Task directions
Reproduce each record exactly.

Extracted material
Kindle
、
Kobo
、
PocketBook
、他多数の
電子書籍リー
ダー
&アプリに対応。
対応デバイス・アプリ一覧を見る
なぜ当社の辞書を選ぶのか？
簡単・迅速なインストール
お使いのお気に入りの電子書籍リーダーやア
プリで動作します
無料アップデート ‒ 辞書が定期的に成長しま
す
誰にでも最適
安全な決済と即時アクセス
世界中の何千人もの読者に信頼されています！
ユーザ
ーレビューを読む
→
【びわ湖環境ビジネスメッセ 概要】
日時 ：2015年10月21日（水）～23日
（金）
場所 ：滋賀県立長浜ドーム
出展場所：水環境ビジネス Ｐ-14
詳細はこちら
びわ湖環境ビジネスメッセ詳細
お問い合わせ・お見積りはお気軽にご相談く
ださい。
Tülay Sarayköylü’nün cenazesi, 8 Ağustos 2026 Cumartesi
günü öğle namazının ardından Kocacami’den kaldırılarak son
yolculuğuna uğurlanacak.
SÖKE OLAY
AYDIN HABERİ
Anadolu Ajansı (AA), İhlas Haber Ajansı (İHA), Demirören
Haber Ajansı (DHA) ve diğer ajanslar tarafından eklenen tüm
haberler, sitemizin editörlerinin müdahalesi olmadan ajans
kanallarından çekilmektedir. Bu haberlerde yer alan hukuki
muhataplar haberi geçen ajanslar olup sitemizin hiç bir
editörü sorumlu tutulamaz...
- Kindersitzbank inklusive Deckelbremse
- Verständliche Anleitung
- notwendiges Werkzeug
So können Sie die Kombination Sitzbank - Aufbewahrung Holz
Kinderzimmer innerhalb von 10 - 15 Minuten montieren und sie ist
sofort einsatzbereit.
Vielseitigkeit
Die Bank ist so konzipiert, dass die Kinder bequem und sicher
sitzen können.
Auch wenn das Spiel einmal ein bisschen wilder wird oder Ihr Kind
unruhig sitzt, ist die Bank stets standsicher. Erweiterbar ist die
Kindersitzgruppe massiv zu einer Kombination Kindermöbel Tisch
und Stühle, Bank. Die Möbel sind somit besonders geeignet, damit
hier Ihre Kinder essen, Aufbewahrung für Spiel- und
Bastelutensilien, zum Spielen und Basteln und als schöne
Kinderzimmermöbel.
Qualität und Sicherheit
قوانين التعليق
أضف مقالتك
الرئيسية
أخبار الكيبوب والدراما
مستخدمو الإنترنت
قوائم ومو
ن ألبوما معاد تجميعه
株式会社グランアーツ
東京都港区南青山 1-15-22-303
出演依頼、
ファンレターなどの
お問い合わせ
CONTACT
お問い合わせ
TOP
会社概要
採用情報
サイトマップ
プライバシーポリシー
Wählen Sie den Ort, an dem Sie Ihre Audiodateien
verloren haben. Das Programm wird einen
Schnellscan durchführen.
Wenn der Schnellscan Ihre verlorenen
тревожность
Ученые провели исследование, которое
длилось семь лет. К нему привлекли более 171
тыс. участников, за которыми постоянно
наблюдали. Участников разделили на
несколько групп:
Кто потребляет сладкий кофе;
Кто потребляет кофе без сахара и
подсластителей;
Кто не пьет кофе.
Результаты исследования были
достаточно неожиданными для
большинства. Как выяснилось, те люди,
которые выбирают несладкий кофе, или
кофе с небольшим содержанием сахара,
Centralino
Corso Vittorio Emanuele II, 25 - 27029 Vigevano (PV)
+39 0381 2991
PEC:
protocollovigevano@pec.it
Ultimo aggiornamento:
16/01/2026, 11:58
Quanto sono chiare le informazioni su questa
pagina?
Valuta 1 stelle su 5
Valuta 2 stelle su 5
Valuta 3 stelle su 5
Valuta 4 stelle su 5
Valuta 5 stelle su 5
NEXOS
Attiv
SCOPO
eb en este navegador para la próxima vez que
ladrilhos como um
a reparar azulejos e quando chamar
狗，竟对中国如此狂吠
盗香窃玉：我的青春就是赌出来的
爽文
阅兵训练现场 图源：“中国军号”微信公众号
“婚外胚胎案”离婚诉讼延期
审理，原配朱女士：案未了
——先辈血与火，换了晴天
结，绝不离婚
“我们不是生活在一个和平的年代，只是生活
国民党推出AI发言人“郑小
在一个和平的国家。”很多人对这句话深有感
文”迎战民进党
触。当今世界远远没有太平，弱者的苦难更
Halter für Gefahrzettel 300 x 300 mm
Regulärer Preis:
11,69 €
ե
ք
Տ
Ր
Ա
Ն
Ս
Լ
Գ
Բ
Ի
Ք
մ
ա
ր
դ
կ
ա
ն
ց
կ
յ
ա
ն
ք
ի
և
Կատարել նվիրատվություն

Result for this task
Kindle
、
Kobo
、
PocketBook
、他多数の
電子書籍リー
ダー
&アプリに対応。
対応デバイス・アプリ一覧を見る
なぜ当社の辞書を選ぶのか？
簡単・迅速なインストール
お使いのお気に入りの電子書籍リーダーやア
プリで動作します
無料アップデート ‒ 辞書が定期的に成長しま
す
誰にでも最適
安全な決済と即時アクセス
世界中の何千人もの読者に信頼されています！
ユーザ
ーレビューを読む
→
【びわ湖環境ビジネスメッセ 概要】
日時 ：2015年10月21日（水）～23日
（金）
場所 ：滋賀県立長浜ドーム
出展場所：水環境ビジネス Ｐ-14
詳細はこちら
びわ湖環境ビジネスメッセ詳細
お問い合わせ・お見積りはお気軽にご相談く
ださい。
Tülay Sarayköylü’nün cenazesi, 8 Ağustos 2026 Cumartesi
günü öğle namazının ardından Kocacami’den kaldırılarak son
yolculuğuna uğurlanacak.
SÖKE OLAY
AYDIN HABERİ
Anadolu Ajansı (AA), İhlas Haber Ajansı (İHA), Demirören
Haber Ajansı (DHA) ve diğer ajanslar tarafından eklenen tüm
haberler, sitemizin editörlerinin müdahalesi olmadan ajans
kanallarından çekilmektedir. Bu haberlerde yer alan hukuki
muhataplar haberi geçen ajanslar olup sitemizin hiç bir
editörü sorumlu tutulamaz...
- Kindersitzbank inklusive Deckelbremse
- Verständliche Anleitung
- notwendiges Werkzeug
So können Sie die Kombination Sitzbank - Aufbewahrung Holz
Kinderzimmer innerhalb von 10 - 15 Minuten montieren und sie ist
sofort einsatzbereit.
Vielseitigkeit
Die Bank ist so konzipiert, dass die Kinder bequem und sicher
sitzen können.
Auch wenn das Spiel einmal ein bisschen wilder wird oder Ihr Kind
unruhig sitzt, ist die Bank stets standsicher. Erweiterbar ist die
Kindersitzgruppe massiv zu einer Kombination Kindermöbel Tisch
und Stühle, Bank. Die Möbel sind somit besonders geeignet, damit
hier Ihre Kinder essen, Aufbewahrung für Spiel- und
Bastelutensilien, zum Spielen und Basteln und als schöne
Kinderzimmermöbel.
Qualität und Sicherheit
قوانين التعليق
أضف مقالتك
الرئيسية
أخبار الكيبوب والدراما
مستخدمو الإنترنت
قوائم ومو
ن ألبوما معاد تجميعه
株式会社グランアーツ
東京都港区南青山 1-15-22-303
出演依頼、
ファンレターなどの
お問い合わせ
CONTACT
お問い合わせ
TOP
会社概要
採用情報
サイトマップ
プライバシーポリシー
Wählen Sie den Ort, an dem Sie Ihre Audiodateien
verloren haben. Das Programm wird einen
Schnellscan durchführen.
Wenn der Schnellscan Ihre verlorenen
тревожность
Ученые провели исследование, которое
длилось семь лет. К нему привлекли более 171
тыс. участников, за которыми постоянно
наблюдали. Участников разделили на
несколько групп:
Кто потребляет сладкий кофе;
Кто потребляет кофе без сахара и
подсластителей;
Кто не пьет кофе.
Результаты исследования были
достаточно неожиданными для
большинства. Как выяснилось, те люди,
которые выбирают несладкий кофе, или
кофе с небольшим содержанием сахара,
Centralino
Corso Vittorio Emanuele II, 25 - 27029 Vigevano (PV)
+39 0381 2991
PEC:
protocollovigevano@pec.it
Ultimo aggiornamento:
16/01/2026, 11:58
Quanto sono chiare le informazioni su questa
pagina?
Valuta 1 stelle su 5
Valuta 2 stelle su 5
Valuta 3 stelle su 5
Valuta 4 stelle su 5
Valuta 5 stelle su 5
NEXOS
Attiv
SCOPO
eb en este navegador para la próxima vez que
ladrilhos como um
a reparar azulejos e quando chamar
狗，竟对中国如此狂吠
盗香窃玉：我的青春就是赌出来的
爽文
阅兵训练现场 图源：“中国军号”微信公众号
“婚外胚胎案”离婚诉讼延期
审理，原配朱女士：案未了
——先辈血与火，换了晴天
结，绝不离婚
“我们不是生活在一个和平的年代，只是生活
国民党推出AI发言人“郑小
在一个和平的国家。”很多人对这句话深有感
文”迎战民进党
触。当今世界远远没有太平，弱者的苦难更
Halter für Gefahrzettel 300 x 300 mm
Regulärer Preis:
11,69 €
ե
ք
Տ
Ր
Ա
Ն
Ս
Լ
Գ
Բ
Ի
Ք
մ
ա
ր
դ
կ
ա
ն
ց
կ
յ
ա
ն
ք
ի
և
Կատարել նվիրատվություն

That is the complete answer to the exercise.